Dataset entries

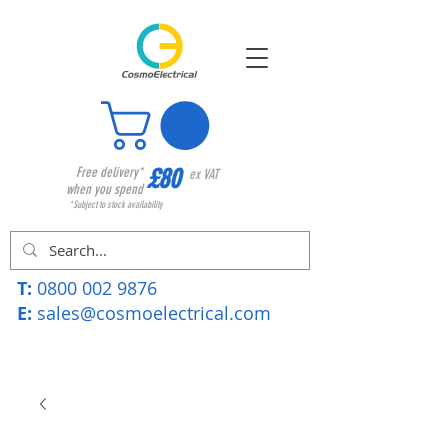
£80
Free delivery*
ex VAT
when you spend
*Subject to stock availability
T:
0800 002 9876
E:
sales@cosmoelectrical.com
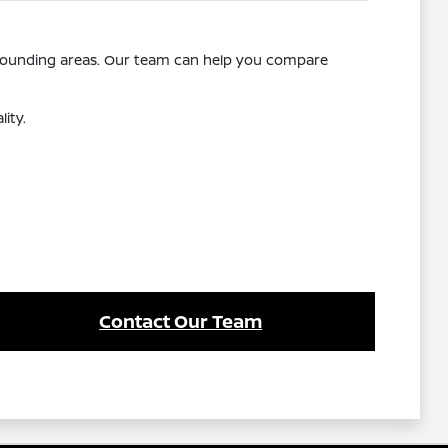
rrounding areas. Our team can help you compare
ity.
Contact Our Team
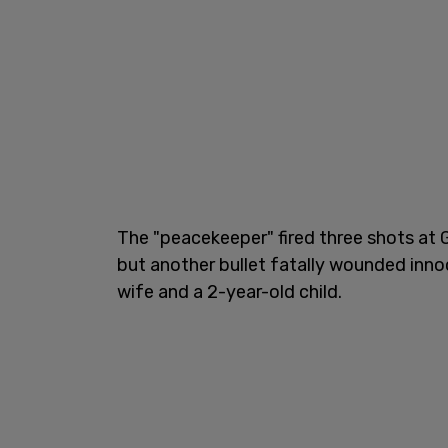
The "peacekeeper" fired three shots at 
but another bullet fatally wounded inn
wife and a 2-year-old child.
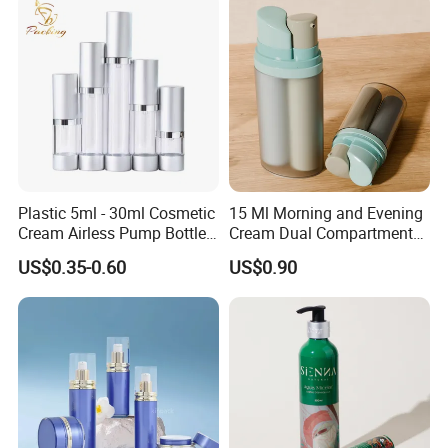
Plastic 5ml - 30ml Cosmetic
15 Ml Morning and Evening
Cream Airless Pump Bottle
Cream Dual Compartment
with Aluminum Lotion
Lotion Pump Plastic Bottle
US$0.35-0.60
US$0.90
Pump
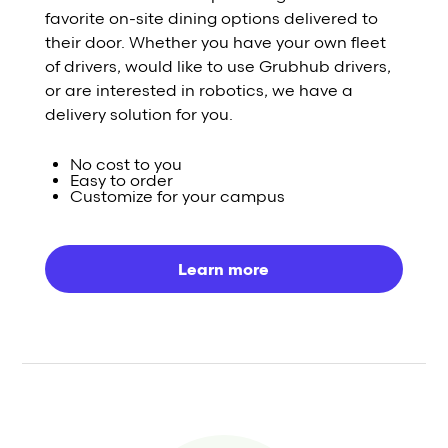
favorite on-site dining options delivered to
their door. Whether you have your own fleet
of drivers, would like to use Grubhub drivers,
or are interested in robotics, we have a
delivery solution for you.
No cost to you
Easy to order
Customize for your campus
Learn more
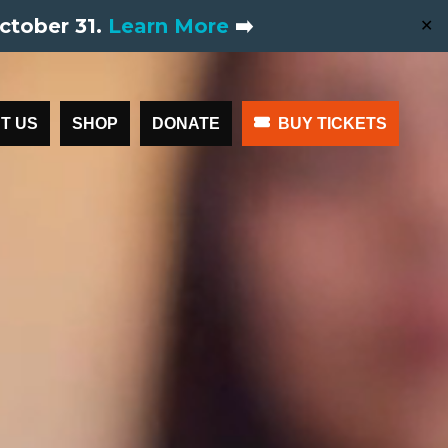
ctober 31.
Learn More
➡️
✕
T US
SHOP
DONATE
BUY TICKETS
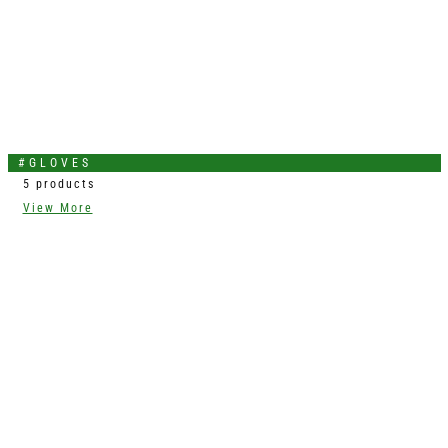
#GLOVES
5 products
View More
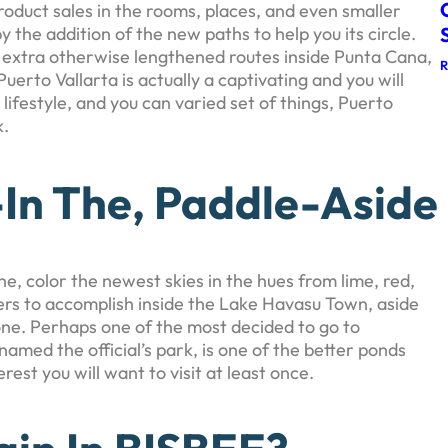
product sales in the rooms, places, and even smaller
 the addition of the new paths to help you its circle.
 extra otherwise lengthened routes inside Punta Cana,
rto Vallarta is actually a captivating and you will
 lifestyle, and you can varied set of things, Puerto
k.
-In The, Paddle-Aside
, color the newest skies in the hues from lime, red,
rs to accomplish inside the Lake Havasu Town, aside
alone. Perhaps one of the most decided to go to
amed the official’s park, is one of the better ponds
rest you will want to visit at least once.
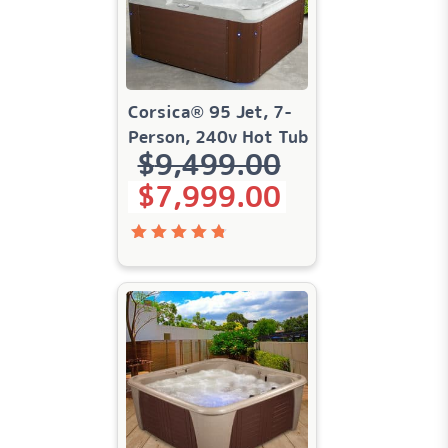
Corsica® 95 Jet, 7-
Person, 240v Hot Tub
$
9,499.00
Original price was: $9,499.00.
Current price is: $7,999.00.
$
7,999.00
Rated
4.83
out
of 5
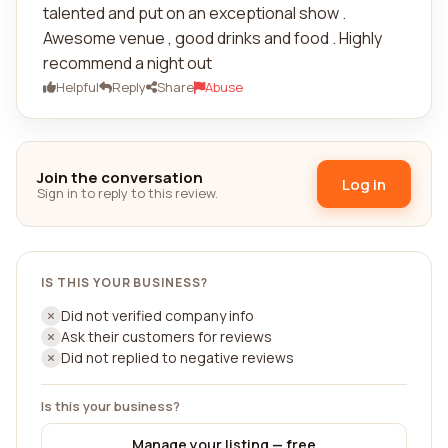
talented and put on an exceptional show .
Awesome venue , good drinks and food . Highly
recommend a night out
Helpful
Reply
Share
Abuse
Join the conversation
Log in
Sign in to reply to this review.
IS THIS YOUR BUSINESS?
Did not verified company info
Ask their customers for reviews
Did not replied to negative reviews
Is this your business?
Manage your listing — free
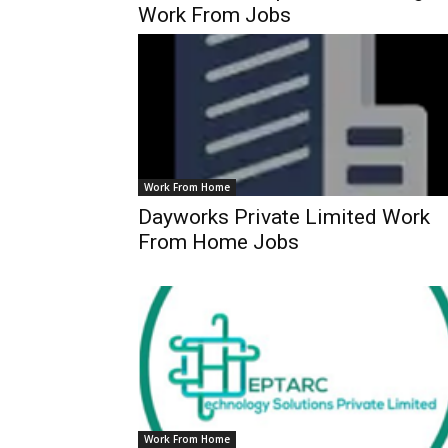
Work From Jobs
Work From Home
Dayworks Private Limited Work
From Home Jobs
Work From Home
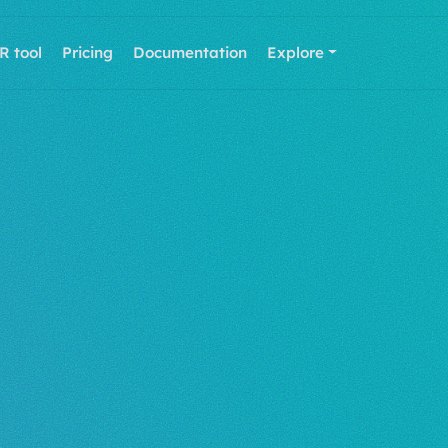
R tool
Pricing
Documentation
Explore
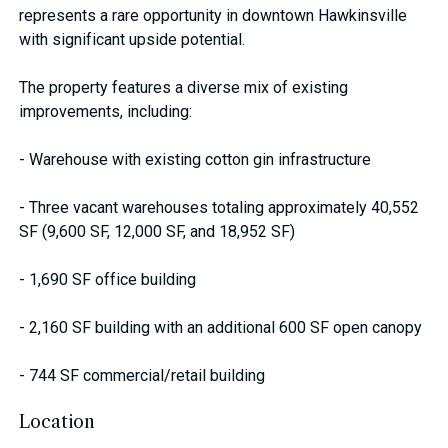
represents a rare opportunity in downtown Hawkinsville
with significant upside potential.
The property features a diverse mix of existing
improvements, including:
- Warehouse with existing cotton gin infrastructure
- Three vacant warehouses totaling approximately 40,552
SF (9,600 SF, 12,000 SF, and 18,952 SF)
- 1,690 SF office building
- 2,160 SF building with an additional 600 SF open canopy
- 744 SF commercial/retail building
Location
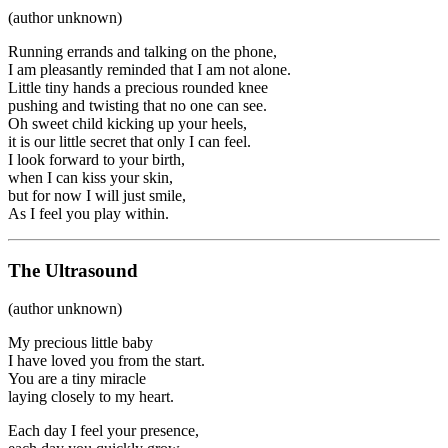
(author unknown)
Running errands and talking on the phone,
I am pleasantly reminded that I am not alone.
Little tiny hands a precious rounded knee
pushing and twisting that no one can see.
Oh sweet child kicking up your heels,
it is our little secret that only I can feel.
I look forward to your birth,
when I can kiss your skin,
but for now I will just smile,
As I feel you play within.
The Ultrasound
(author unknown)
My precious little baby
I have loved you from the start.
You are a tiny miracle
laying closely to my heart.
Each day I feel your presence,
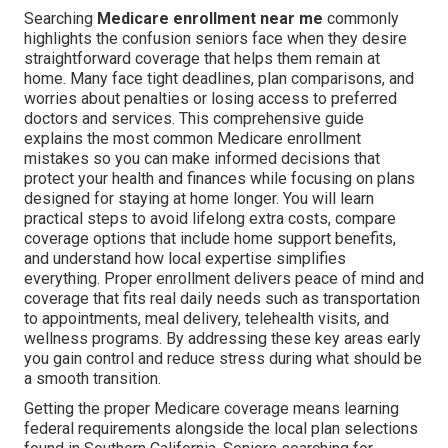
Searching
Medicare enrollment near me
commonly
highlights the confusion seniors face when they desire
straightforward coverage that helps them remain at
home. Many face tight deadlines, plan comparisons, and
worries about penalties or losing access to preferred
doctors and services. This comprehensive guide
explains the most common Medicare enrollment
mistakes so you can make informed decisions that
protect your health and finances while focusing on plans
designed for staying at home longer. You will learn
practical steps to avoid lifelong extra costs, compare
coverage options that include home support benefits,
and understand how local expertise simplifies
everything. Proper enrollment delivers peace of mind and
coverage that fits real daily needs such as transportation
to appointments, meal delivery, telehealth visits, and
wellness programs. By addressing these key areas early
you gain control and reduce stress during what should be
a smooth transition.
Getting the proper Medicare coverage means learning
federal requirements alongside the local plan selections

Description of the task:
Pictures are to be left out. Write out only the lines above starting at the one with "The Ultrasound" and ending at the one with "and understand how local expertise simplifies", both lines included, exactly.

Problem solution:
The Ultrasound
(author unknown)
My precious little baby
I have loved you from the start.
You are a tiny miracle
laying closely to my heart.
Each day I feel your presence,
Searching
Medicare enrollment near me
commonly
highlights the confusion seniors face when they desire
straightforward coverage that helps them remain at
home. Many face tight deadlines, plan comparisons, and
worries about penalties or losing access to preferred
doctors and services. This comprehensive guide
explains the most common Medicare enrollment
mistakes so you can make informed decisions that
protect your health and finances while focusing on plans
designed for staying at home longer. You will learn
practical steps to avoid lifelong extra costs, compare
coverage options that include home support benefits,
and understand how local expertise simplifies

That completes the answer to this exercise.